Deuxio, parce qu'il existe, sur le web, un effet parfaitement documenté scientifiquement et sociologiquement que l'on appelle la "tyrannie des agissants" (cf notamment les travaux de Dominique Cardon). C'est à dire que ceux qui agissent et / ou portent un discours radical (qu'il s'agisse de terrorisme, de politique, d'écologie ou de tout autre chose) bénéficient et bénéficieront toujours de la plus forte exposition au sein de ces plateformes. Et que "ceux qui agissent" en matière de terrorisme sont – hélas – d'abord et avant tout les terroristes eux-mêmes.
 
Tertio, et c'est peut-être là la raison principale, parce que toute l'histoire et tout l'ADN de ces plateformes est de s'être construites et de véhiculer un discours, des valeurs et une idéologie qui visent précisément à remplacer les états (y compris dans leurs tâches et fonctions "régaliennes") en combinant une bonne grosse couche de libéralisme avec une non moins bonne grosse tartine de solutionnisme technologique. Donc elles n'écouteront pas les demandes des états (paradoxalement d'ailleurs, les demandes de modération auxquelles elles répondent le plus promptement et efficacement viennent d'états qui ne sont pas vraiment des parangons de démocratie … comme le démontra l'affaire de la censure des caricatures du prophète à la demande du gouvernement Turc).

Point "Gros Malin".

"Donc on fait quoi gros malin ?" me direz-vous.
 
Donc ce n'est pas pour autant qu'il ne faut rien faire, et oui, sur les logiques de modération propres à des contenus assez facilement repérables (terrorisme, racisme explicite), il est certainement possible d'améliorer les choses (tant sur le plan humain qu'algorithmique).

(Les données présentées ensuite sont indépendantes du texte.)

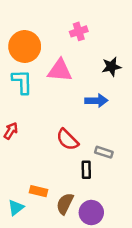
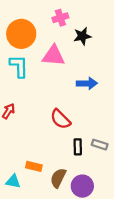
pink cross: (79, 31) -> (60, 18), moved
black star: (111, 67) -> (82, 36), moved
gray rectangle: (104, 152) -> (100, 145), moved
cyan triangle: (16, 207) -> (13, 181), turned 49

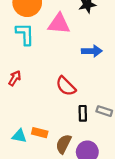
cyan triangle: (13, 181) -> (19, 136), moved

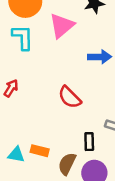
pink triangle: (59, 24) -> (62, 26), turned -45
black rectangle: (83, 113) -> (89, 142), moved

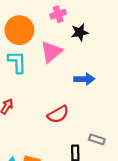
red semicircle: (70, 97) -> (58, 114), turned -75

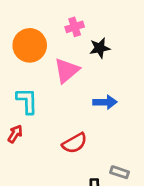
cyan L-shape: (17, 62) -> (27, 101), moved

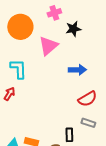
red semicircle: (75, 143) -> (87, 99), moved

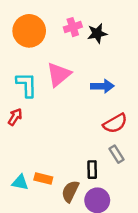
pink cross: (54, 13) -> (73, 27), moved
pink triangle: (48, 46) -> (59, 75), moved
gray rectangle: (88, 123) -> (116, 154), turned 40

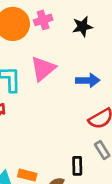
pink cross: (73, 27) -> (43, 20), moved

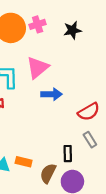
blue arrow: (88, 80) -> (51, 94), moved

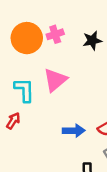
blue arrow: (51, 94) -> (74, 131), moved

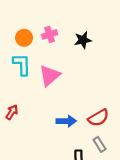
orange circle: (27, 38) -> (24, 38), size x0.6
cyan L-shape: (24, 90) -> (22, 64), moved

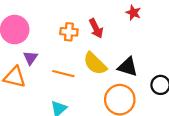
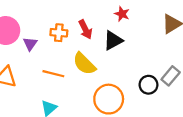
purple triangle: (31, 58) -> (30, 44), moved
black triangle: (128, 67) -> (113, 40), moved, turned -45

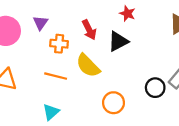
orange cross: (59, 33) -> (59, 44), moved
purple triangle: (30, 44) -> (41, 23), moved
orange circle: (109, 99) -> (113, 103), size x0.7

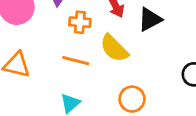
orange circle: (113, 103) -> (132, 99), moved

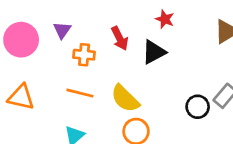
yellow semicircle: (114, 48) -> (125, 99), moved

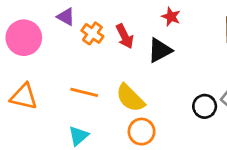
purple triangle: (62, 30) -> (66, 17), moved, turned -36
orange cross: (84, 55) -> (92, 33), moved, turned 30

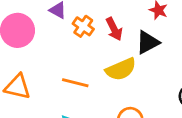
yellow semicircle: (130, 98) -> (121, 69), moved, turned -68

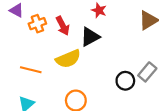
orange cross: (83, 26) -> (37, 24), turned 35

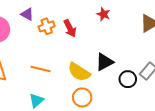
black triangle: (90, 37) -> (104, 62), moved
yellow semicircle: (68, 59) -> (79, 72), moved, turned 55

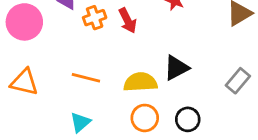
yellow semicircle: (79, 72) -> (140, 82), turned 145
black circle: (128, 79) -> (188, 119), moved

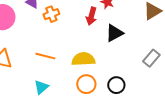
red arrow: (128, 20) -> (91, 16), moved, turned 42
black triangle: (176, 68) -> (114, 33), moved

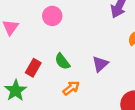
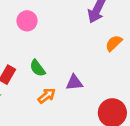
purple triangle: (100, 64) -> (74, 83), moved, turned 36

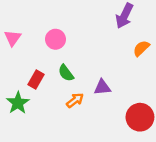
pink circle: (27, 21) -> (56, 39), moved

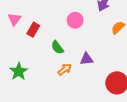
pink circle: (56, 39) -> (75, 20), moved
red rectangle: (36, 80) -> (33, 30), moved

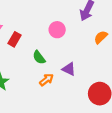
purple triangle: (87, 59) -> (69, 69), turned 32

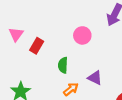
green semicircle: (39, 57) -> (63, 65), turned 40

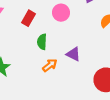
red rectangle: (37, 46) -> (28, 18), moved

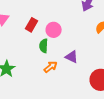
pink circle: (61, 13) -> (54, 30), moved

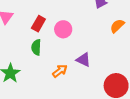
green semicircle: (44, 46) -> (36, 47), moved

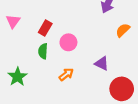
pink circle: (63, 29) -> (68, 42), moved
purple triangle: (83, 60) -> (102, 63), moved

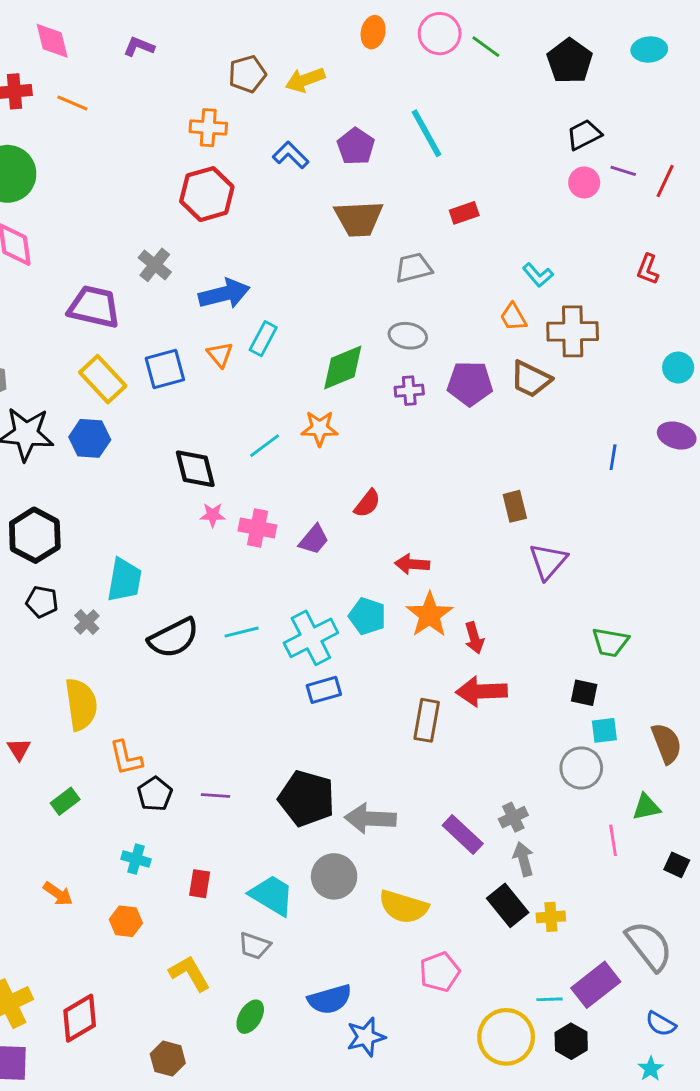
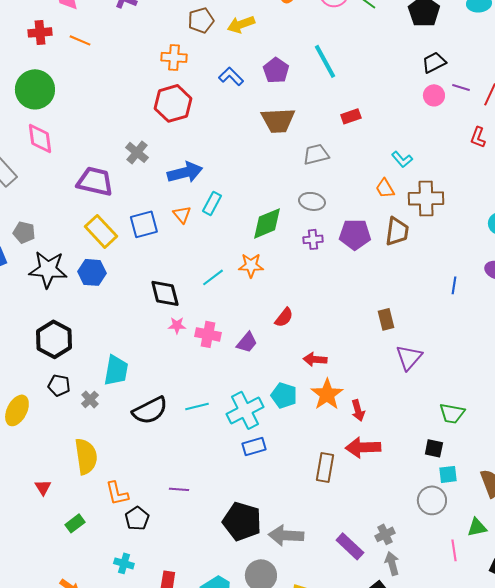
red L-shape: (648, 269) -> (478, 137), moved
brown trapezoid: (531, 379) -> (397, 231), turned -108
purple line: (216, 795) -> (179, 489), moved

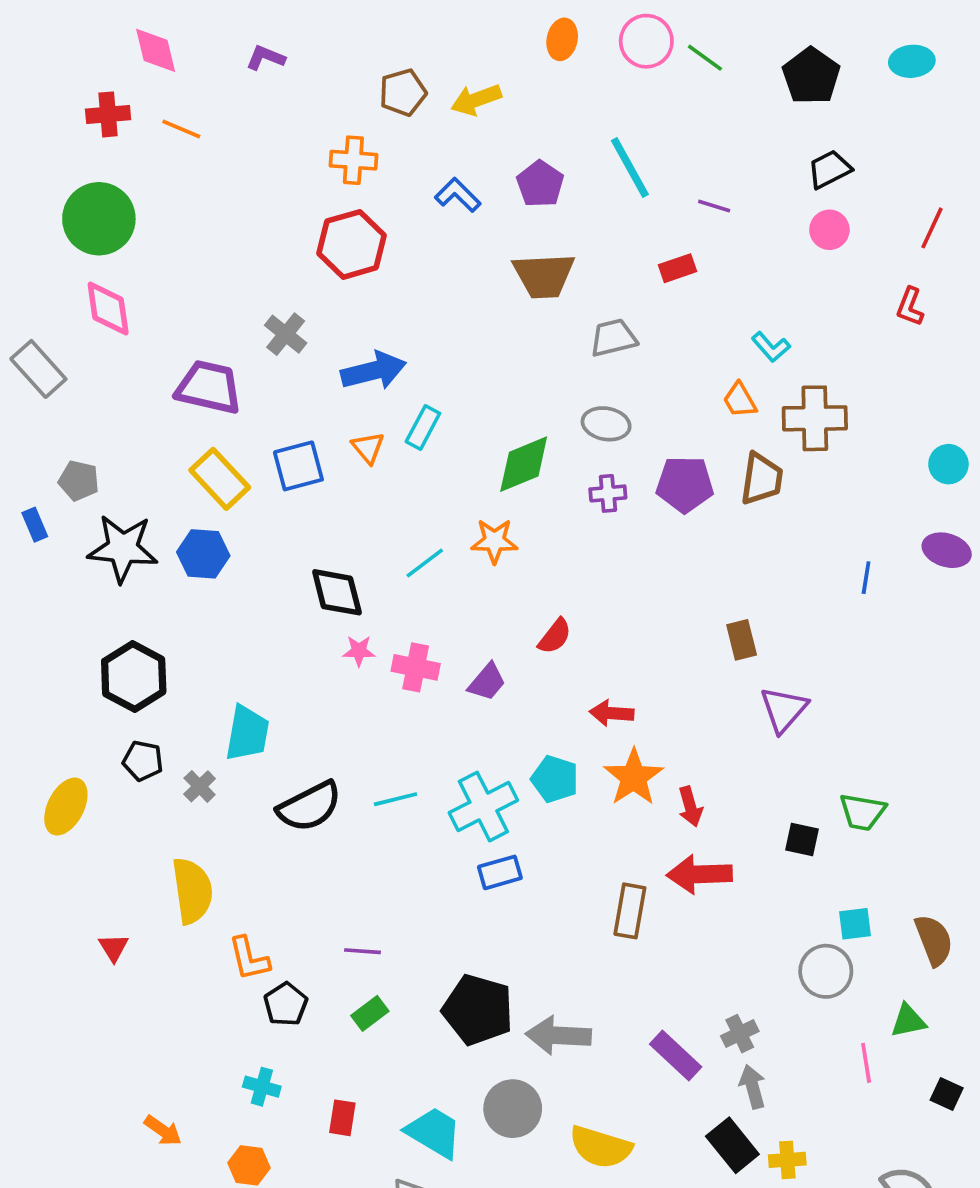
purple line: (461, 87) -> (714, 206), moved
black square: (434, 448) -> (802, 839), moved
green rectangle: (75, 523) -> (370, 1013), moved

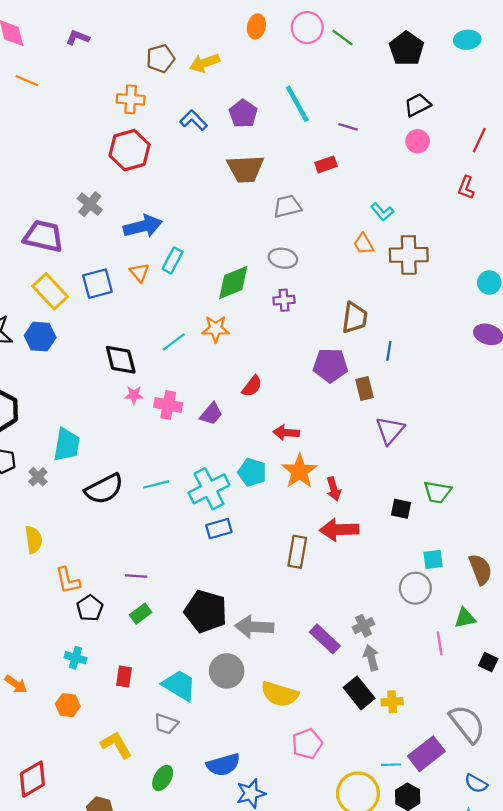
brown trapezoid: (762, 479) -> (355, 318), moved
purple pentagon: (685, 484) -> (330, 365), moved
blue line: (866, 578) -> (389, 351), moved
yellow semicircle: (192, 891) -> (34, 540), size x0.7

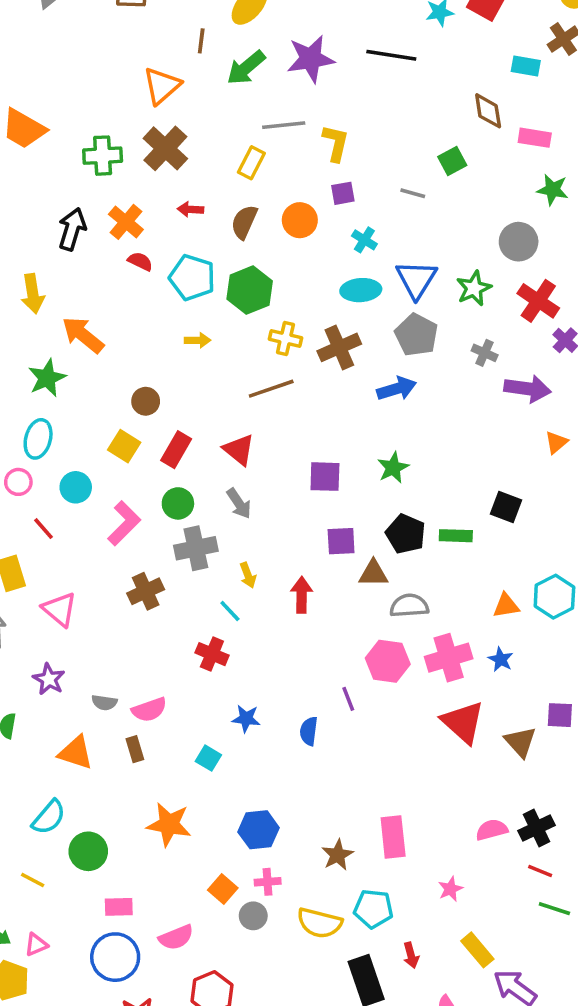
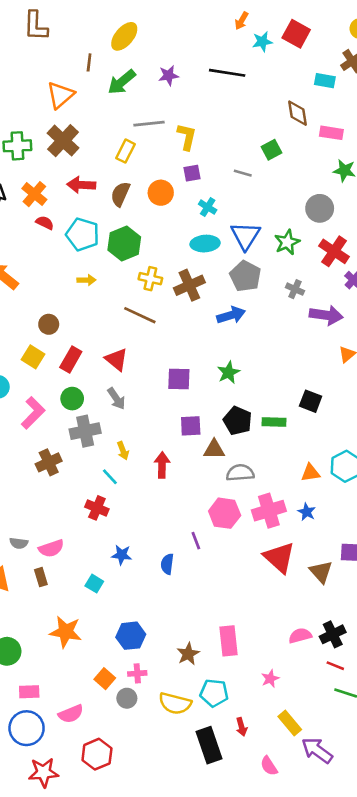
purple star: (311, 59) -> (169, 75), size x0.6
red arrow: (190, 209) -> (81, 185), size x1.5
brown line: (271, 389) -> (140, 315), turned 44

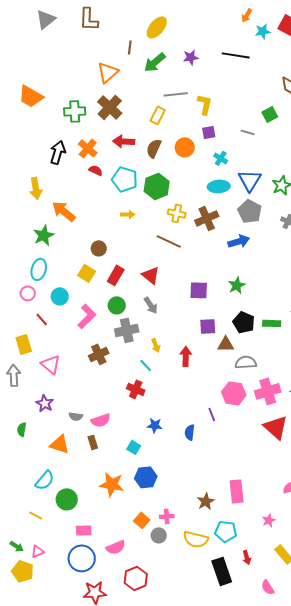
blue hexagon: (131, 636) -> (146, 477), moved

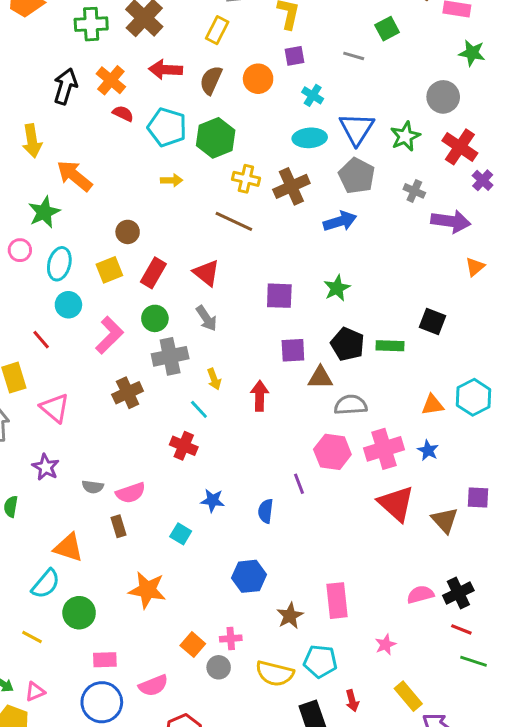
cyan ellipse: (39, 269) -> (59, 264), moved
yellow square: (87, 273) -> (109, 270), turned 36
pink circle: (28, 293) -> (20, 250), moved
orange triangle: (60, 444) -> (68, 547), moved
blue hexagon: (146, 477) -> (249, 576), moved

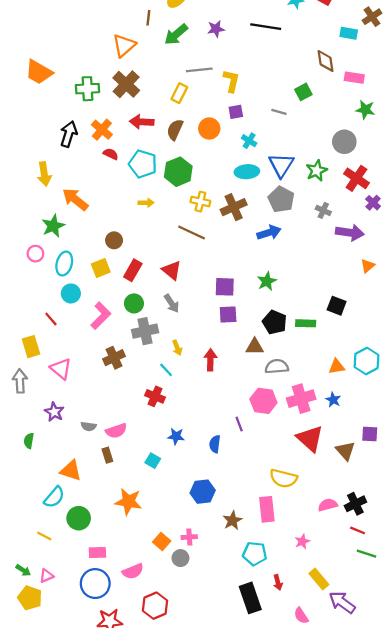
purple square: (293, 350) -> (228, 314), moved
yellow semicircle: (275, 673) -> (283, 478), moved

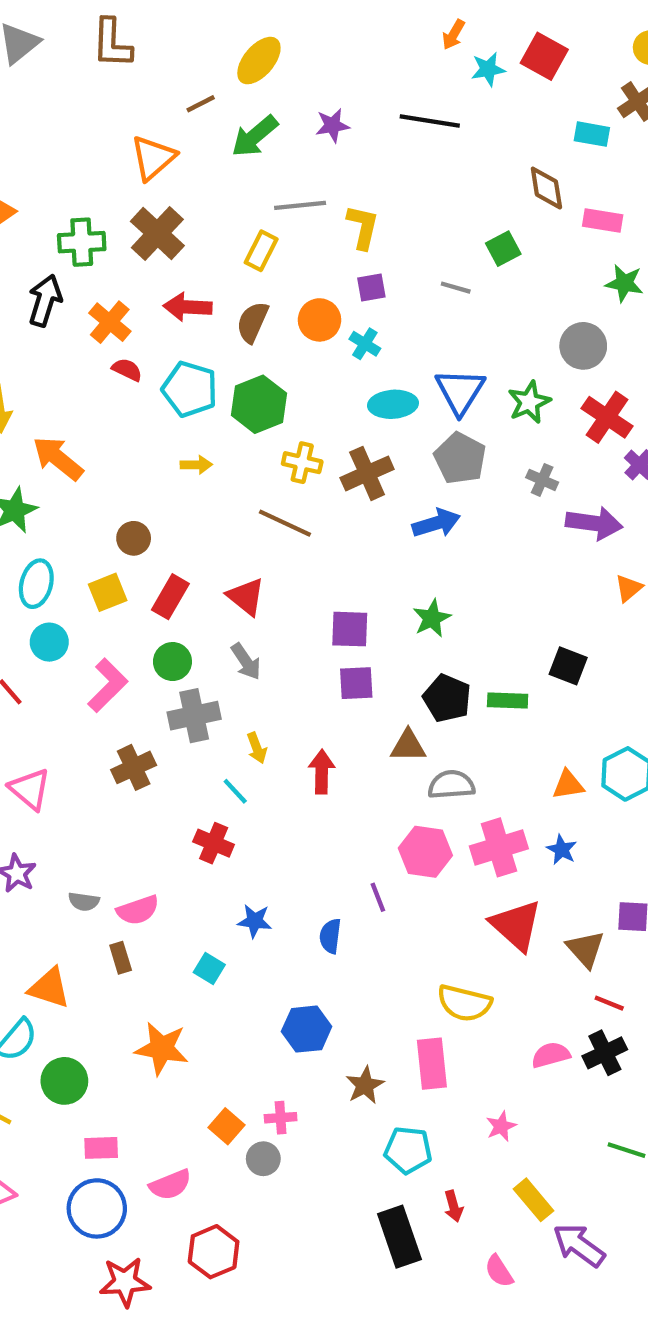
brown line: (148, 18) -> (201, 104), turned 56
black arrow: (69, 134) -> (45, 300), moved
cyan cross: (249, 141) -> (365, 344), moved
red line: (358, 530) -> (609, 1003), moved

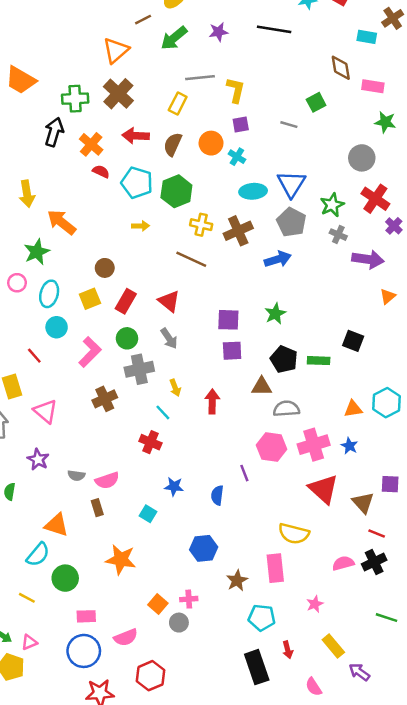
green star: (529, 402) -> (332, 205), moved
purple arrow: (579, 1245) -> (359, 672), size x0.7

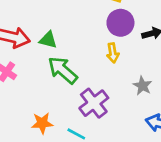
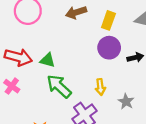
yellow arrow: (113, 53) -> (100, 87), moved

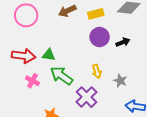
yellow rectangle: (108, 20) -> (96, 14), turned 63
pink cross: (12, 86) -> (32, 81), moved

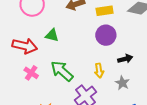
black arrow: (123, 42) -> (125, 59), moved
green triangle: (49, 55) -> (52, 35), moved

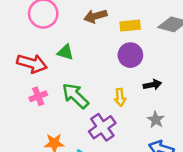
pink cross: (31, 73) -> (38, 96), turned 32
gray star: (122, 83) -> (156, 120), moved

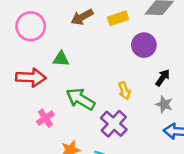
purple circle: (130, 55) -> (144, 45), moved
black arrow: (152, 85) -> (163, 78), moved, turned -30
pink cross: (38, 96) -> (45, 118), moved

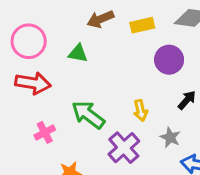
pink circle: (31, 26) -> (29, 41), moved
green triangle: (61, 59) -> (78, 53), moved
gray star: (164, 104) -> (170, 137), moved

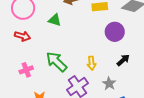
red arrow: (33, 83) -> (22, 36), size x0.7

Mais cela ne suffira pas (cf les trois raisons ci-dessus) et c'est surtout une erreur stratégique d'envisager de traiter le problème de "l'enfermement algorithmique sur les questions de terrorisme" alors que le vrai problème est celui de la transparence, de la clarification et de l'explicitation de la partie du code algorithmique relevant de processus classiques d'éditorialisation. Mais ça je l'ai déjà dit et écrit hein 🙂 Comme j'ai déjà dit et écrit que pour que cela ait une chance d'aboutir, il fallait, en même temps, s'efforcer de construire un index indépendant du web, et que c'était relativement facile et faisable à court terme.
 
A condition bien sûr qu'il y ait une impulsion politique. Pour l'instant inexistante, ledit politique préférant partir à la chasse aux likes du Jihad plutôt que de s'attaquer au problème de fond.